W.Va. needs answers from company
It could be days before our neighbors in West Virginia have water that is safe to drink or bathe in due to a chemical leak by Freedom Industries.
Since Thursday, some 300,000 West Virginia American Water customers have had to go without one of the most essential elements of life, relying on water from distribution centers set up during this state of emergency.
It seems local and state government officials have done everything possible to keep the public and media informed about any developments in the situation, although little new information has surfaced since the chemical used to wash coal — 4-methylcyclohexane methanol — was found to have leaked into the Elk River. It is still unknown when the water will be safe for consumption and skin contact.
The leak has crippled the Kanawha Valley and has left people scared and wanting answers.
Gary Southern, president of Freedom Industries, the company whose chemical leaked into the water, gave little comfort during an all too short press conference Friday evening. He couldn’t say how much of the chemical has leached into the water supply or when the leak actually began.
The man tried to walk away from reporters several times, saying “it has been an extremely long day.” Thankfully, persistent reporters demanded he stay and answer their questions.
While it may have been a “long day” for Southern, the people of the Kanawha Valley have no idea when they can begin living normal lives again.

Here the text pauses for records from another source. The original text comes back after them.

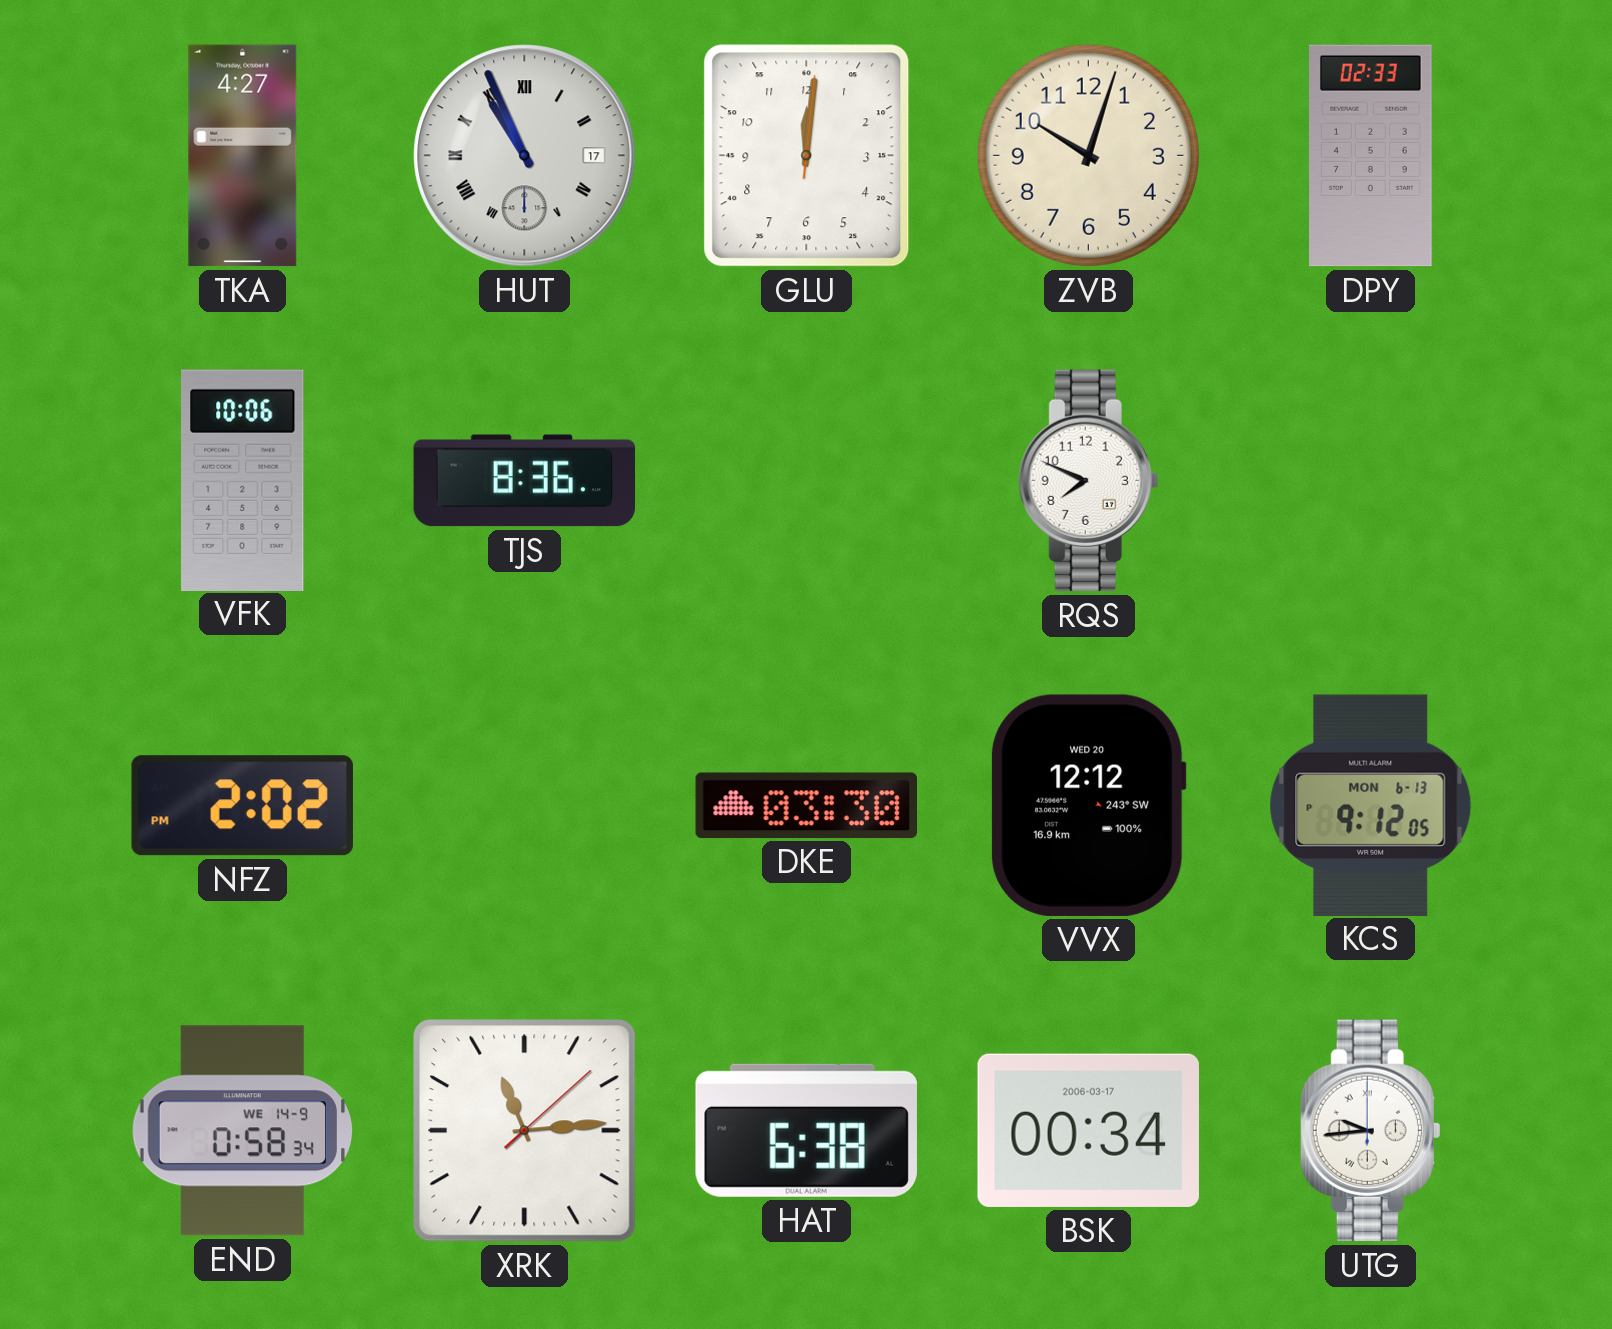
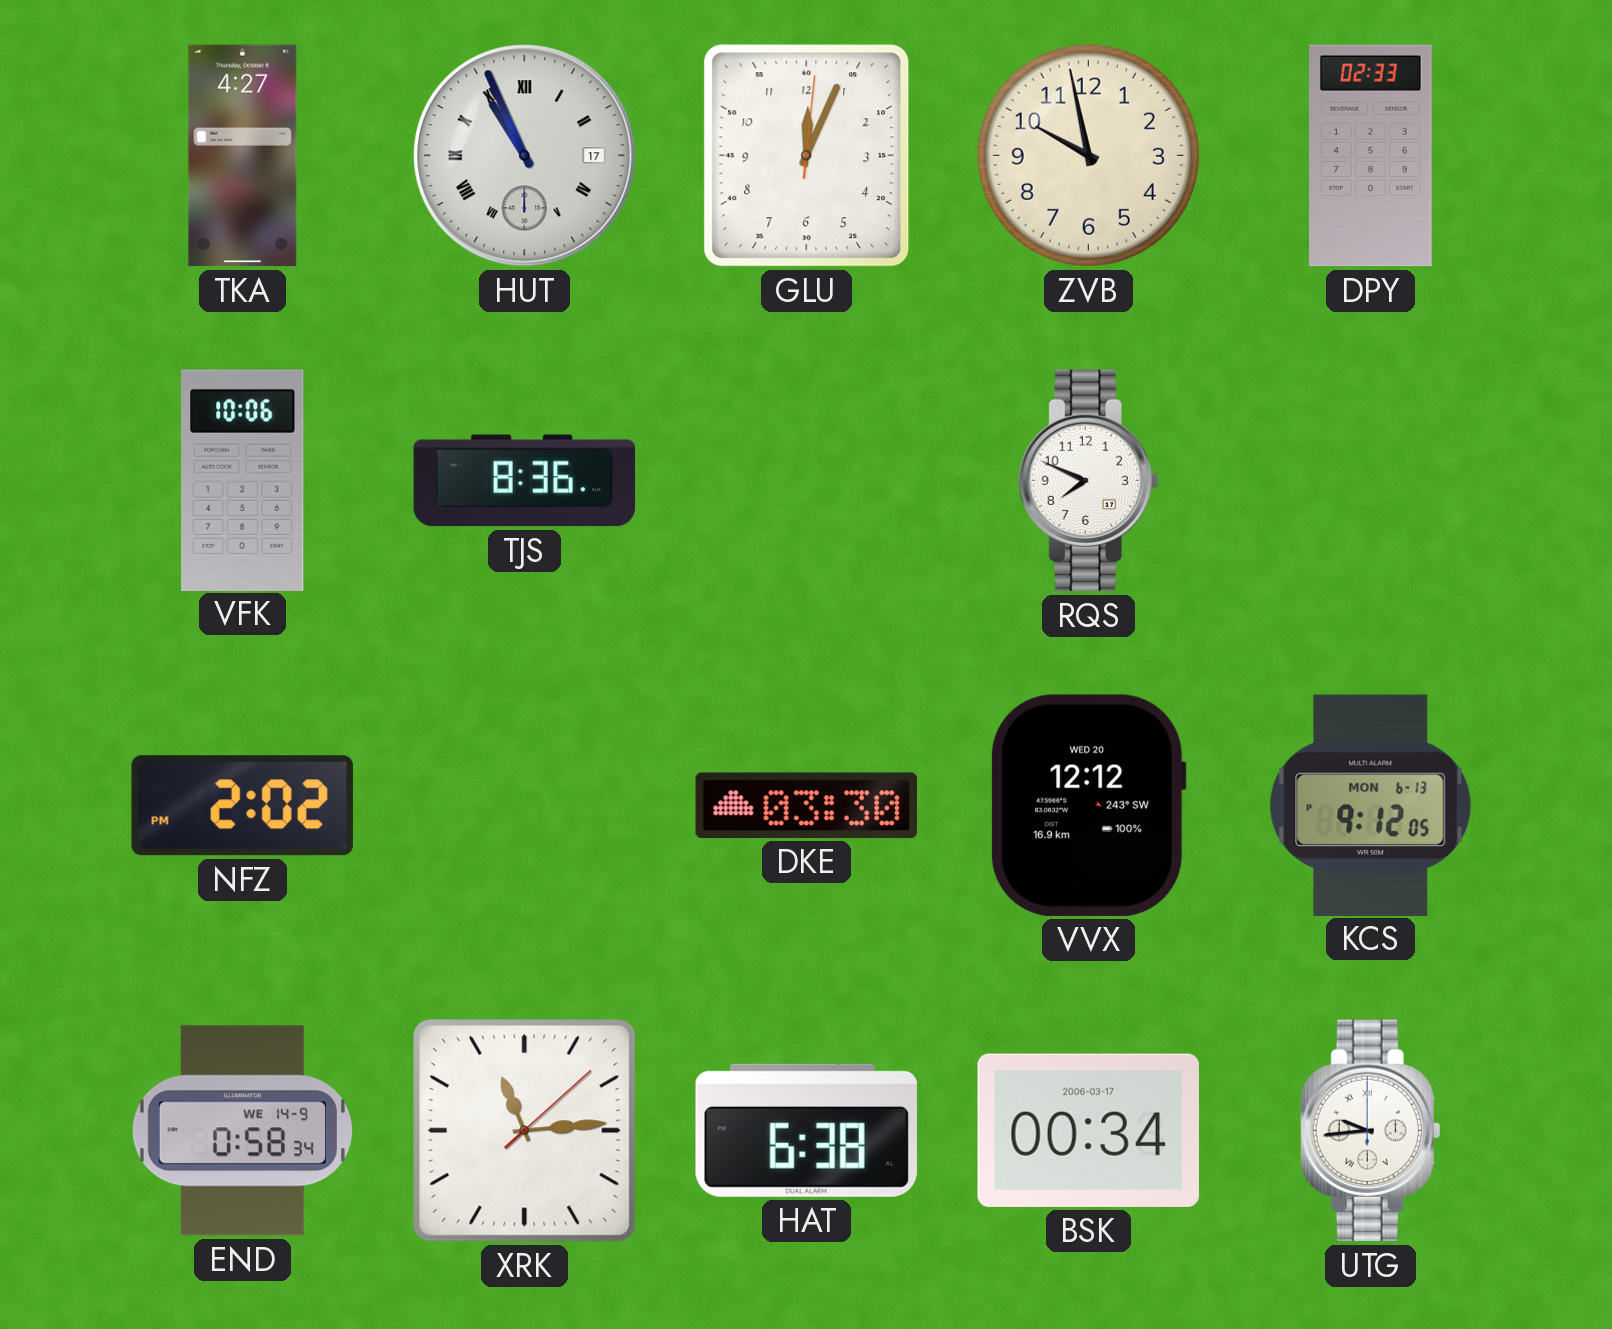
GLU: 12:01 -> 12:04
ZVB: 10:03 -> 9:58
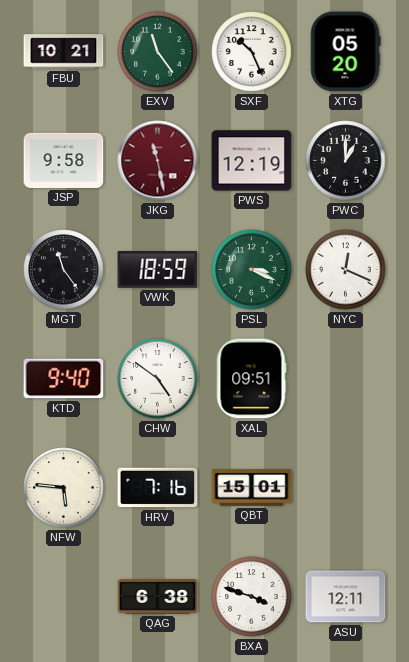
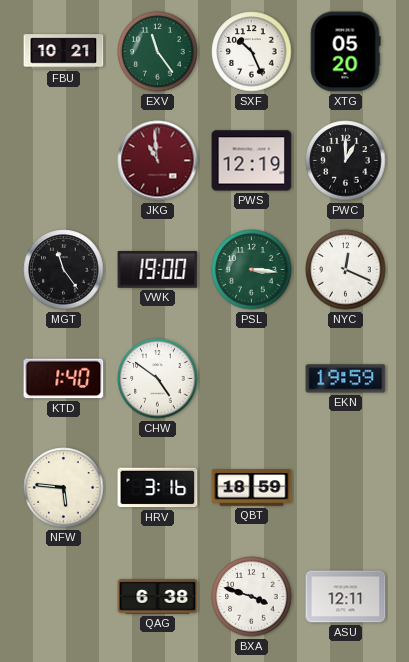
JSP: 9:58 -> none
JKG: 11:28 -> 10:59
VWK: 18:59 -> 19:00
PSL: 3:19 -> 3:16
KTD: 9:40 -> 1:40
XAL: 09:51 -> none
EKN: none -> 19:59
HRV: 7:16 -> 3:16
QBT: 15:01 -> 18:59
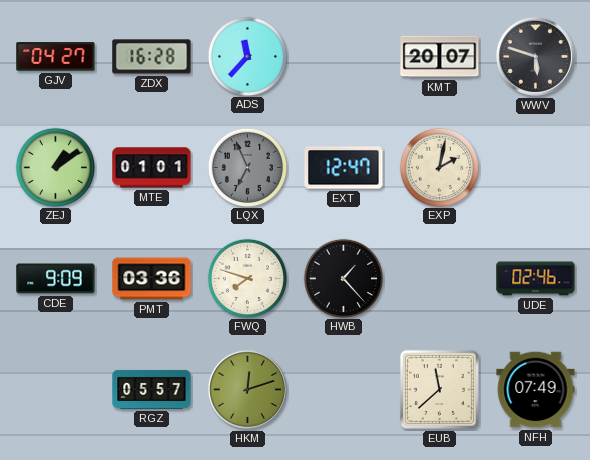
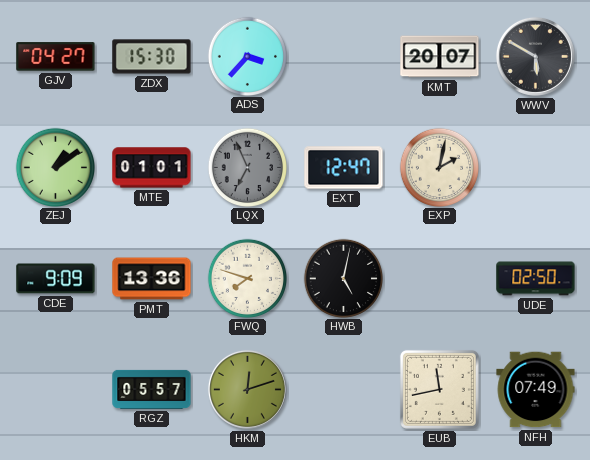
ZDX: 16:28 -> 15:30
ADS: 11:37 -> 3:37
WWV: 5:48 -> 5:50
PMT: 03:36 -> 13:36
HWB: 1:23 -> 5:02
UDE: 02:46 -> 02:50
EUB: 11:38 -> 11:43
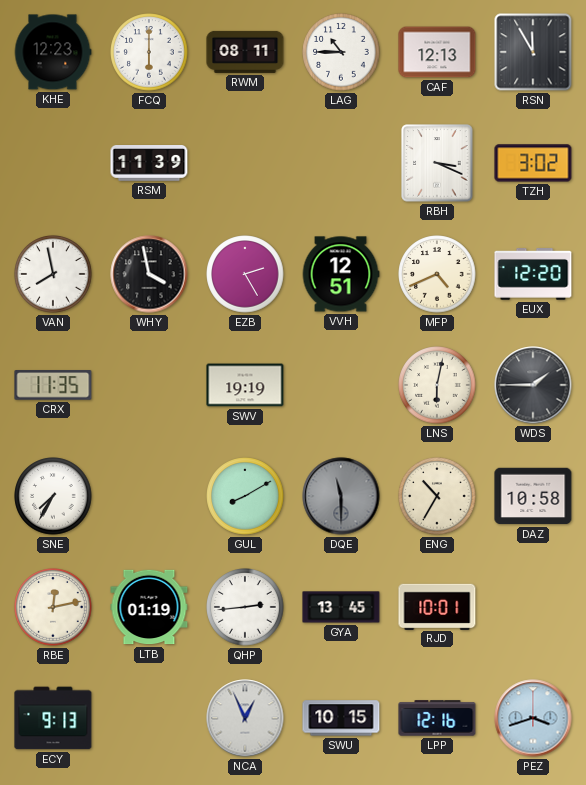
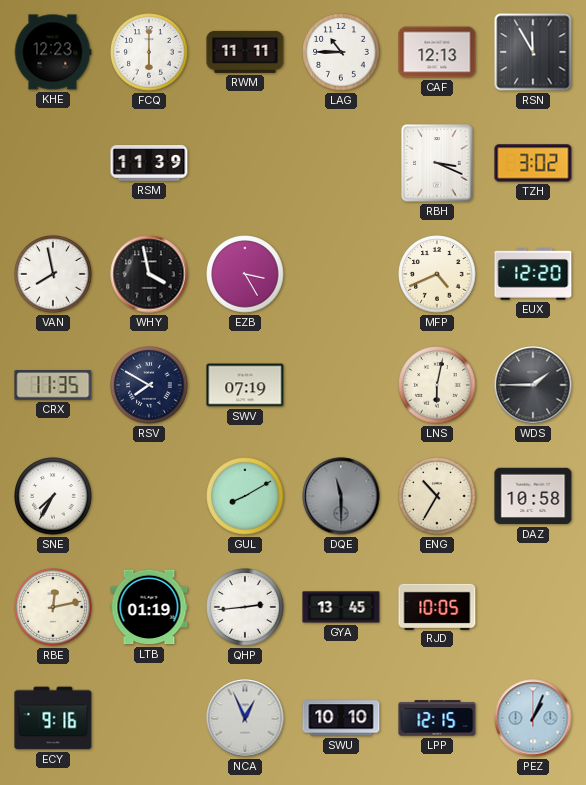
RWM: 08:11 -> 11:11
EZB: 2:25 -> 3:25
VVH: 12:51 -> none
RSV: none -> 7:50
SWV: 19:19 -> 07:19
RJD: 10:01 -> 10:05
ECY: 9:13 -> 9:16
SWU: 10:15 -> 10:10
LPP: 12:16 -> 12:15
PEZ: 3:42 -> 1:04
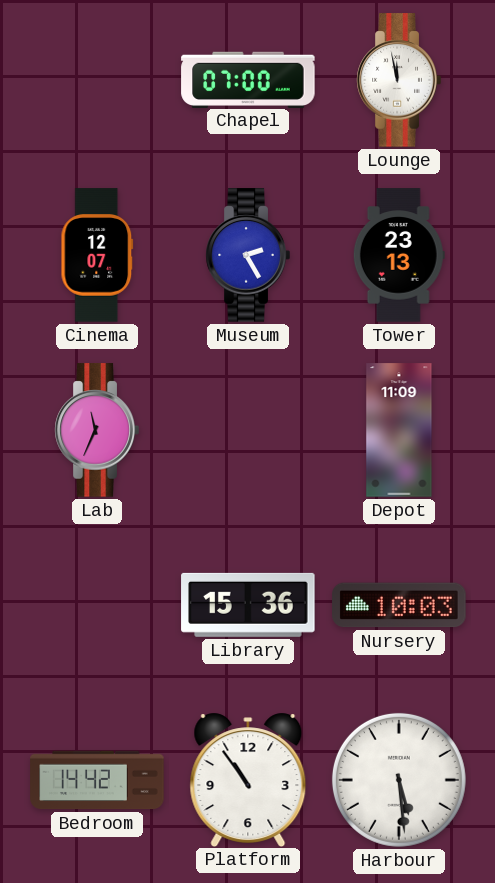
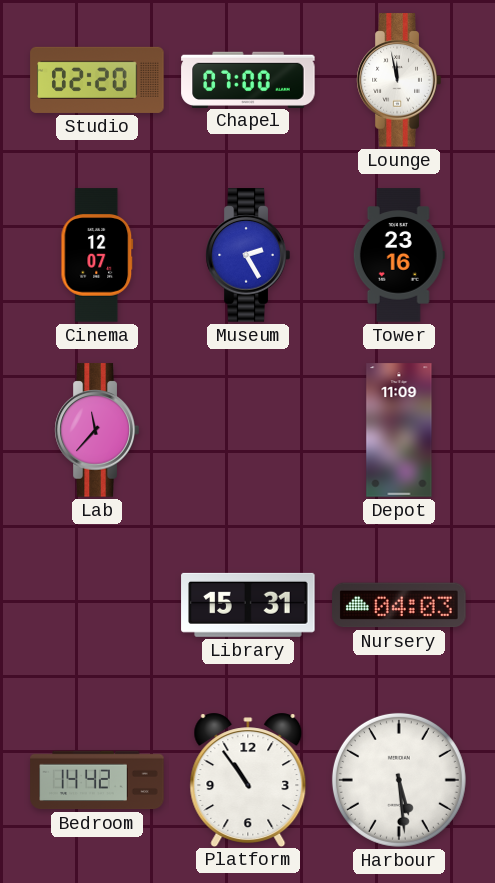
Studio: none -> 02:20
Tower: 23:13 -> 23:16
Lab: 11:34 -> 11:37
Library: 15:36 -> 15:31
Nursery: 10:03 -> 04:03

Everyday will be a long day for those who must stand in line for a few jugs of water.
Southern’s stunted answers and unwillingness to stand before the public and own up to his company’s mistakes are unacceptable.
The Department of Environmental Protection was absolutely justified in ordering Freedom Industries to cease operations and we hope the company will be fully investigated.
For now, the chemical is slowly dissipating from the water, but for West Virginians, relief can’t come quick enough.
They deserve answers and we are encouraged by the actions of local and state officials who have worked around the clock to provide those answers and work to return normalcy to the people.